+++ Information given
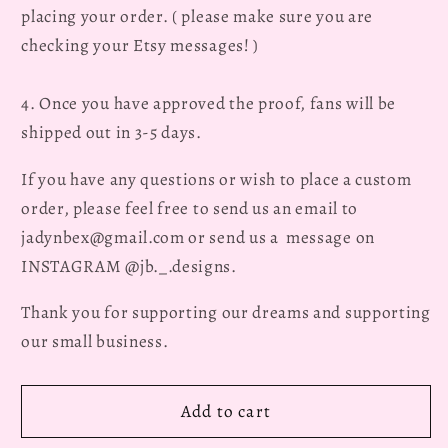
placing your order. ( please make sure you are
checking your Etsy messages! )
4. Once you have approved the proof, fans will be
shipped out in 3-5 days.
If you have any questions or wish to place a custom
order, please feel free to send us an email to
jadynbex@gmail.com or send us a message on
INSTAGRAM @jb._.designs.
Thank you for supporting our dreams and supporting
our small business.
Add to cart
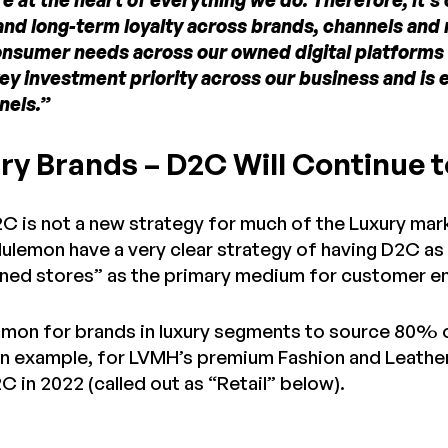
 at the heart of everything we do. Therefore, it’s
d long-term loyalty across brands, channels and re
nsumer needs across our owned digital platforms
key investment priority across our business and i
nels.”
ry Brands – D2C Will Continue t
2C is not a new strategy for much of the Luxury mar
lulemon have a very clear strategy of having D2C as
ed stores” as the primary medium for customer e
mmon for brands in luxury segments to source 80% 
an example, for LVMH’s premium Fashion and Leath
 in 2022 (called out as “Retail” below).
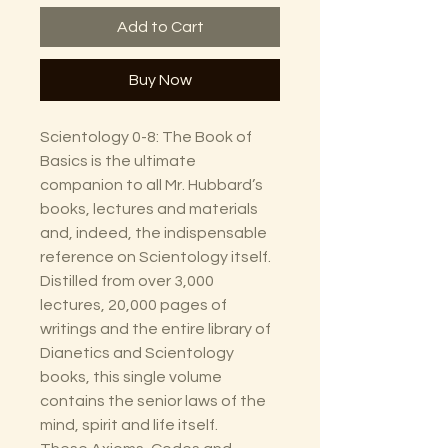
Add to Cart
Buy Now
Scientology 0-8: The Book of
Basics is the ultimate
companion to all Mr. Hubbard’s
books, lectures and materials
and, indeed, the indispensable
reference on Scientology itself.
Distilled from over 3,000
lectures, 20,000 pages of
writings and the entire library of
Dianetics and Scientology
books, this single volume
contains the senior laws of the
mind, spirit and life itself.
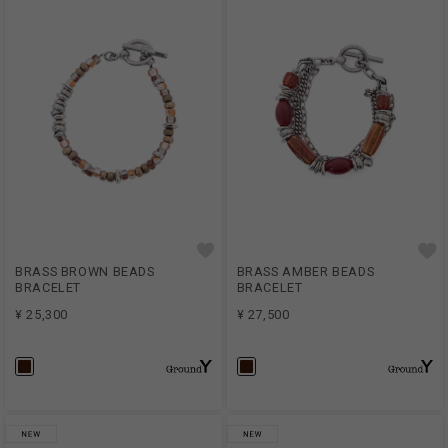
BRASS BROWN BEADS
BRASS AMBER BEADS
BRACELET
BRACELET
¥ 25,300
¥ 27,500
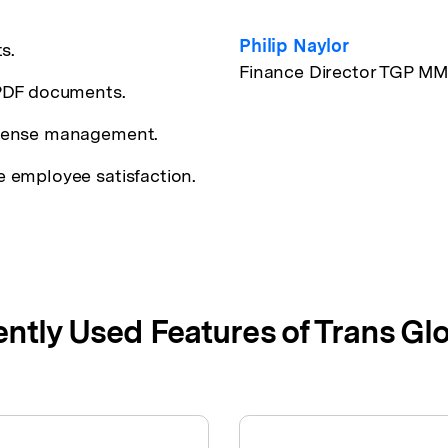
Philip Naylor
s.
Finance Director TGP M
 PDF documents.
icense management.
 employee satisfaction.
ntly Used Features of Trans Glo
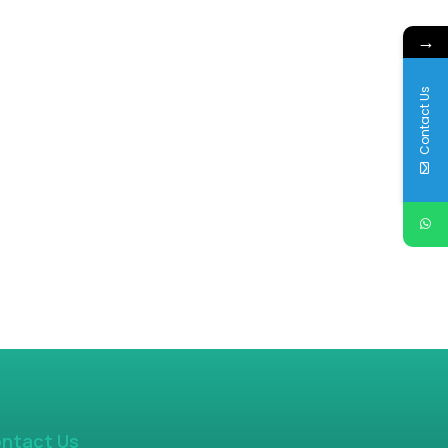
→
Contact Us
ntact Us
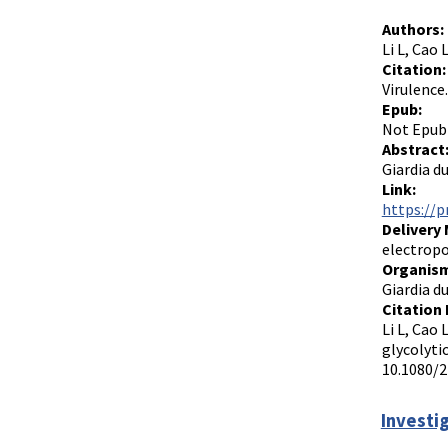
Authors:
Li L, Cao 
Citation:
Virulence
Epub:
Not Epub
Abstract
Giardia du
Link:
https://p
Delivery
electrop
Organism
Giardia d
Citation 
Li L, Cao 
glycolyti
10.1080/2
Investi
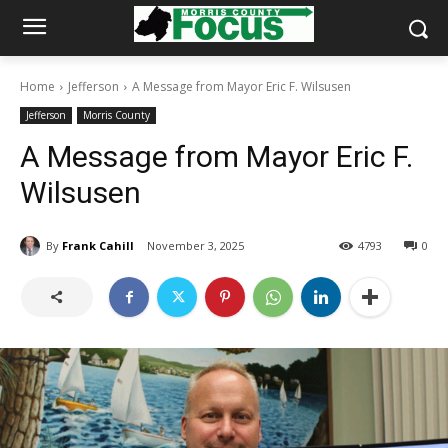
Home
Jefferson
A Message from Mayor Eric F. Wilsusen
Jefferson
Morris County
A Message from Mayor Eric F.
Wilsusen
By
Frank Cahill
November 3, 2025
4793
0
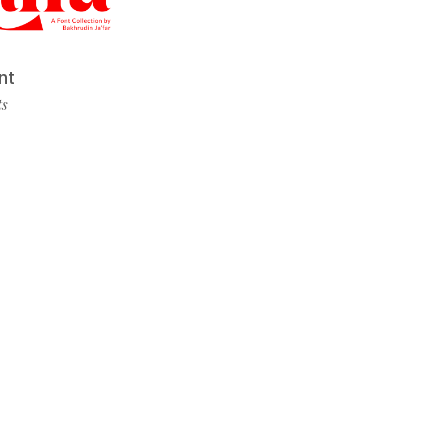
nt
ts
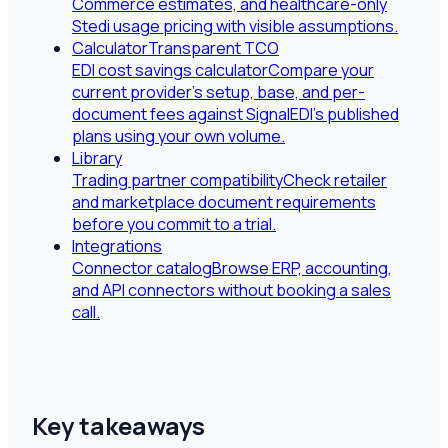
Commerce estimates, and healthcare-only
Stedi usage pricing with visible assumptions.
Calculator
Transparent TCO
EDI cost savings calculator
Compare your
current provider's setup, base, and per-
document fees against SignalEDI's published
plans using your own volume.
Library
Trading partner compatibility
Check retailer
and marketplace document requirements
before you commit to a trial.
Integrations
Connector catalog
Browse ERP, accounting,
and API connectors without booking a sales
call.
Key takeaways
++++++
Directions for this task: Exactly as written, reproduce the lines from the beginning of the material through the line with "Morris County", and skip any picture.

Answer below:
placing your order. ( please make sure you are
checking your Etsy messages! )
4. Once you have approved the proof, fans will be
shipped out in 3-5 days.
If you have any questions or wish to place a custom
order, please feel free to send us an email to
jadynbex@gmail.com or send us a message on
INSTAGRAM @jb._.designs.
Thank you for supporting our dreams and supporting
our small business.
Add to cart
 at the heart of everything we do. Therefore, it’s
d long-term loyalty across brands, channels and re
nsumer needs across our owned digital platforms
key investment priority across our business and i
nels.”
ry Brands – D2C Will Continue t
2C is not a new strategy for much of the Luxury mar
lulemon have a very clear strategy of having D2C as
ed stores” as the primary medium for customer e
mmon for brands in luxury segments to source 80% 
an example, for LVMH’s premium Fashion and Leath
 in 2022 (called out as “Retail” below).
Add to Cart
Buy Now
Scientology 0-8: The Book of
Basics is the ultimate
companion to all Mr. Hubbard’s
books, lectures and materials
and, indeed, the indispensable
reference on Scientology itself.
Distilled from over 3,000
lectures, 20,000 pages of
writings and the entire library of
Dianetics and Scientology
books, this single volume
contains the senior laws of the
mind, spirit and life itself.
BRASS BROWN BEADS
BRASS AMBER BEADS
BRACELET
BRACELET
¥ 25,300
¥ 27,500
Philip Naylor
s.
Finance Director TGP M
 PDF documents.
icense management.
 employee satisfaction.
ntly Used Features of Trans Glo
→
Contact Us
ntact Us
Authors:
Li L, Cao 
Citation:
Virulence
Epub:
Not Epub
Abstract
Giardia du
Link:
https://p
Delivery
electrop
Organism
Giardia d
Citation 
Li L, Cao 
glycolyti
10.1080/2
Investi
Home
Jefferson
A Message from Mayor Eric F. Wilsusen
Jefferson
Morris County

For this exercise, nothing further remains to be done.